Like the above pictures, my diet consists of mostly vegetables. Now I wanted to quickly run you through what it means by “servings per day.”
When you see vegetables 3-5 servings or 5-10 servings (dependent on your vegetarianism) That means you need to have a serving of veggies that many times in a day. For example:
- 1st serving – Broccoli with eggs and toast
- 2nd serving – Carrots with hummus
- 3rd & 4th serving – Spaghetti squash spaghetti with a side spinach salad
- 5th serving – Mixed veggie blend with salmon
And so on. Now you can always add/subtract how many servings you wish to eat in a day. But good rule of thumb, have veggies at every meal if possible. If you can’t (for whatever reason) eat them as a snack!
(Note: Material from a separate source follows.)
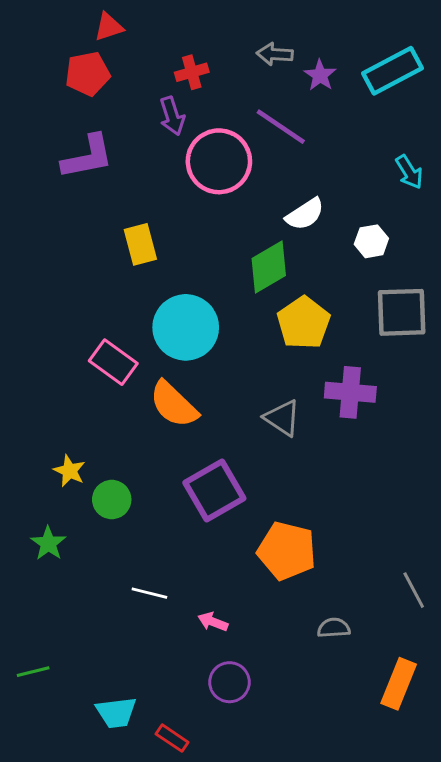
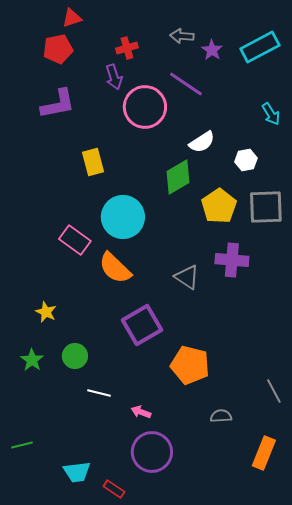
yellow pentagon: (303, 323) -> (219, 206), moved
green circle: (112, 500) -> (75, 356), moved
purple circle: (229, 682) -> (152, 452), size x1.5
I am also watching my sugar intake, so instead of the above recommendation of 3-4 servings of fruit a day, I will usually only have 2…at most! Berries and tart fruit have a lower glycemic index which means the fiber content outweighs the sugar. Fiber = good! And then I’ll maybe have an apple or banana or even an orange as a midday pick-me-up.
I don’t necessarily feel that the source of protein is accurately represented on these pyramids because I eat eggs at least 4 times a week. I also eat some kind of seafood once a day. For me I need protein fish is a source of lean protein. Eggs (without the yolk) is a good source of protein too. I don’t always find it easy to make tofu in between but I try to! I will say this, if you’re like me and eat less carbs like rice, pasta, etc…you want to make sure you’re substituting that for other calorie nutrients. Basically up your veggie, fat, and protein intake.
Its all about variety when it comes down to it. Some days I’ll eat a bit more fatty foods, some days I’ll eat more carby food… It’s a matter of how I am feeling and what is readily available. Trust when me and Ryan have our house, we will be eating like full blown wholesome tree huggers!